The fleeing-the-scene enhancement statute provides for a five-year additional sentence for a manslaughter conviction under section 191.5 (gross vehicular manslaughter while intoxicated) or section 192, subdivision (c)(1) (vehicular manslaughter). (Veh. Code, § 20001, subd. (c).) By its terms, the enhancement does not apply to murder.
The court thus erred by imposing the five-year enhancement on the murder count. The Attorney General agrees this was error, but asks this court to modify the judgment by (1) striking the enhancement on the murder count; (2) staying the murder count under section 654; and (3) imposing the 15 year to life sentence on the manslaughter count, along with the consecutive five-year Vehicle Code section 20001, subdivision (c) enhancement.
Ramirez counters that because the court had the discretion whether to impose the Vehicle Code section 20001, subdivision (c) enhancement, the proper remedy is to remand for resentencing for the court to reexercise its discretion.
We conclude the Attorney General's approach is correct under the circumstances. When sentencing on the murder count, the court said it understood it had the discretion to strike the fleeing-the-scene enhancement in the interests of justice, but declined to do so based on the particular circumstances of Ramirez's conduct and his prior DUI history, which included his twice fleeing the scene of an accident, and repeated warnings about the consequences of drinking and driving. The court then stated it would impose the five-year enhancement on the gross vehicular manslaughter count "under the same rationale as stated above for [the murder count]," but stayed the imposition of this sentence under section 654. (Italics added.)

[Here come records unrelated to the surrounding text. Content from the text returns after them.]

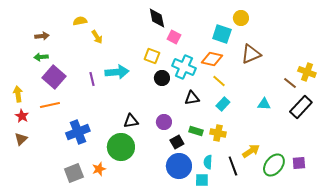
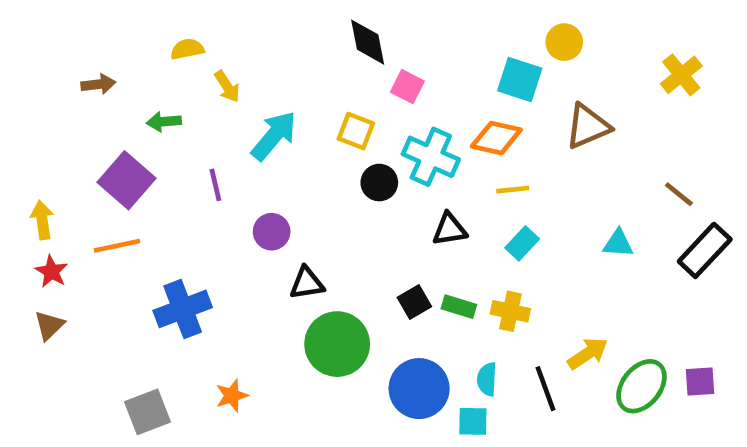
green arrow: (41, 57) -> (164, 122), moved
cyan arrow: (117, 72) -> (274, 136), moved, turned -45
yellow cross: (307, 72) -> (681, 75), moved, turned 30
yellow line: (219, 81) -> (513, 190), turned -48
purple circle: (164, 122) -> (272, 232), moved
black square: (177, 142) -> (414, 302), moved
green circle: (121, 147) -> (337, 344), moved
gray square: (74, 173) -> (148, 412), moved

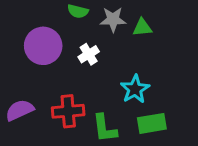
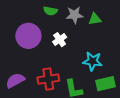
cyan star: (135, 89) -> (93, 61), turned -30

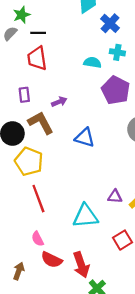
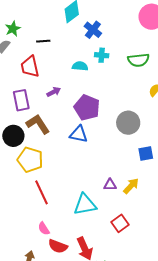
black line: (38, 33) -> (43, 41), moved
purple pentagon: (116, 90) -> (87, 108), moved
purple rectangle: (24, 95) -> (21, 100), size x1.5
purple arrow: (59, 102) -> (54, 92), moved

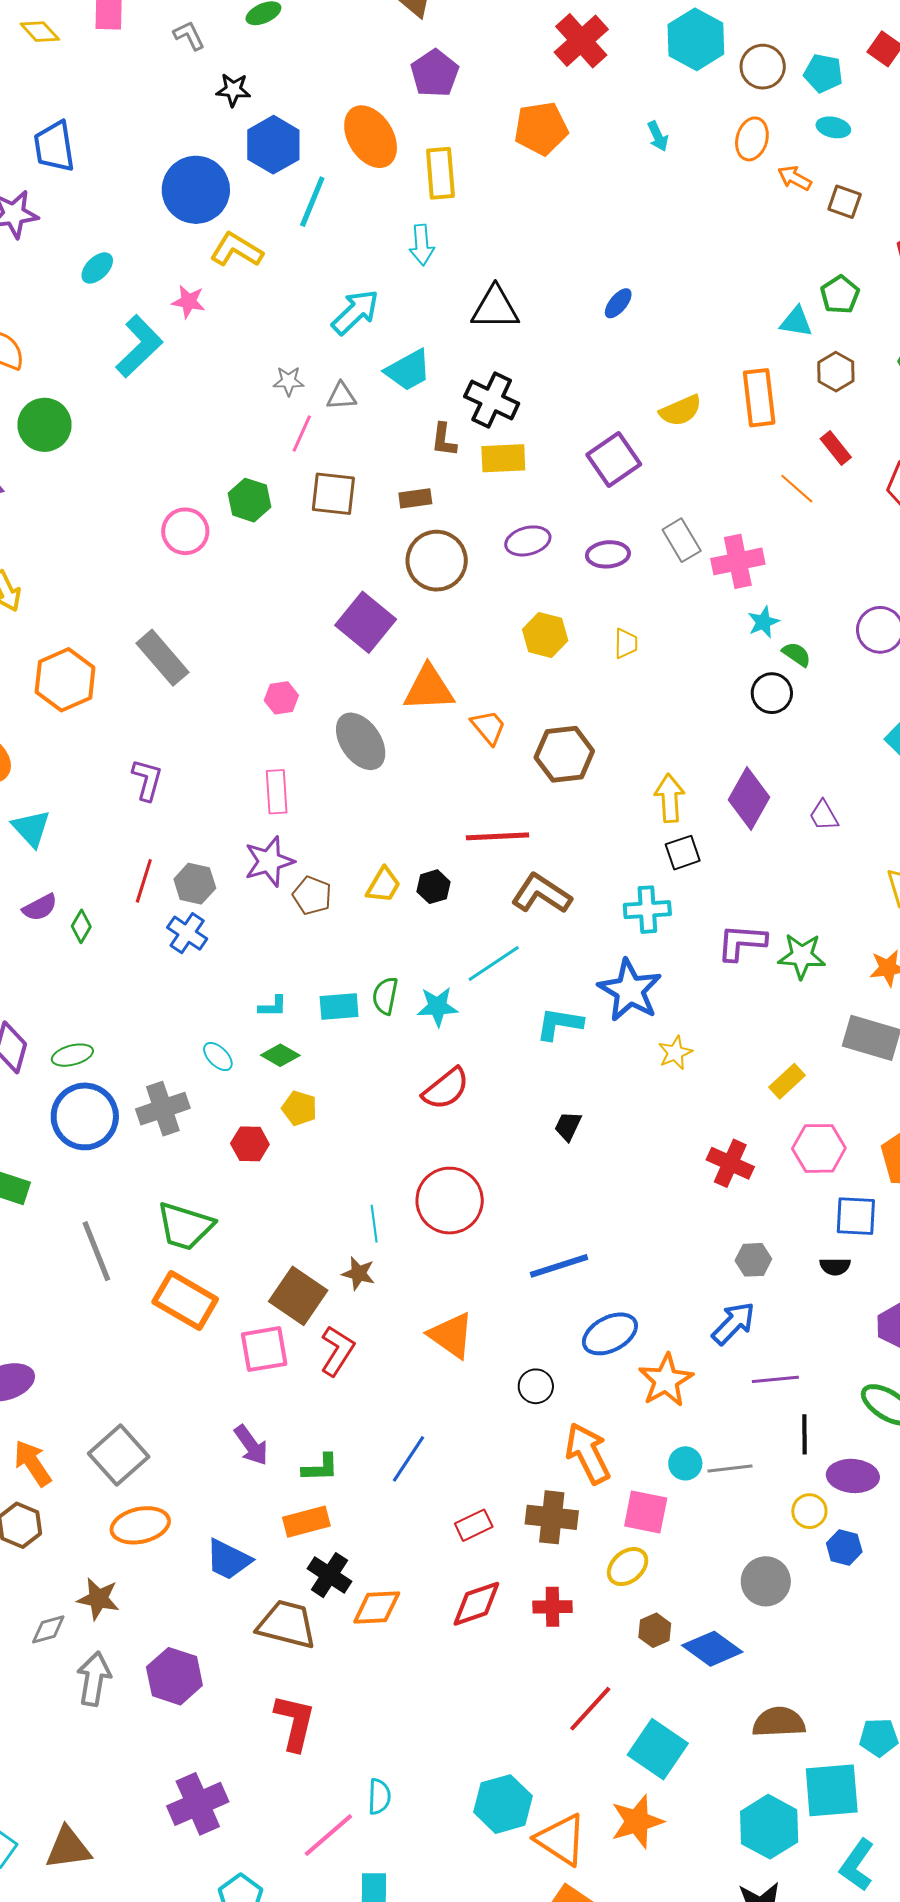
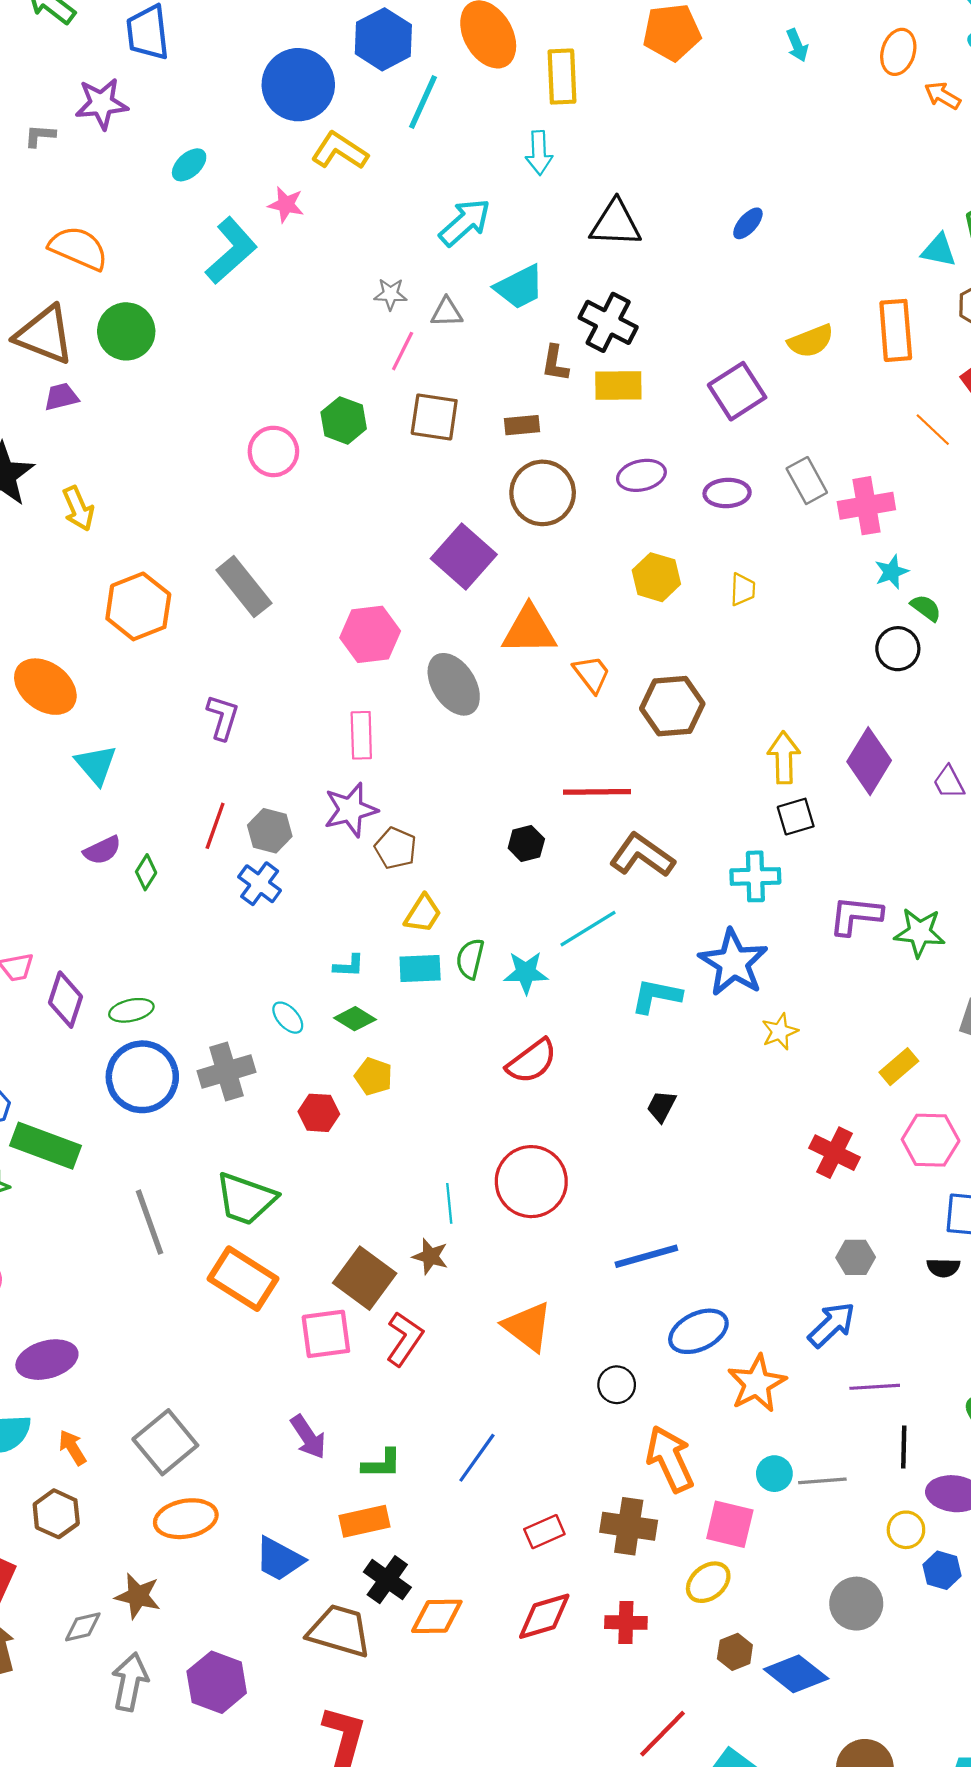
pink hexagon: (281, 698) -> (370, 634), size x1.6
yellow trapezoid: (383, 885) -> (423, 914), moved
orange arrow: (33, 1463) -> (72, 1448), size x0.7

On this record, we are satisfied that on remand, the trial court would impose the five-year enhancement on the gross vehicular manslaughter count, and stay the murder count. Thus, a remand for resentencing would not benefit Ramirez and would waste judicial resources. Under our inherent authority to correct an unauthorized sentence and for judicial economy purposes, we modify the judgment rather than remand for the court to do so.
DISPOSITION
We order the judgment modified by (1) striking the Vehicle Code section 20001, subdivision (c) enhancement on count 1 (murder); (2) staying the 15 years to life sentence on count 1 (murder) under section 654; (3) removing the section 654 stay on the sentence on count 2 (vehicular manslaughter) and the enhancement; and (4) imposing the 15 year to life sentence on count 2 (vehicular manslaughter), along with the consecutive five-year Vehicle Code section 20001, subdivision (c) enhancement. The superior court shall amend the abstract of judgment accordingly and send the amended abstract of judgment to the Department of Corrections and Rehabilitation. The judgment is affirmed as modified.
HALLER, J. WE CONCUR: HUFFMAN, Acting P. J. GUERRERO, J.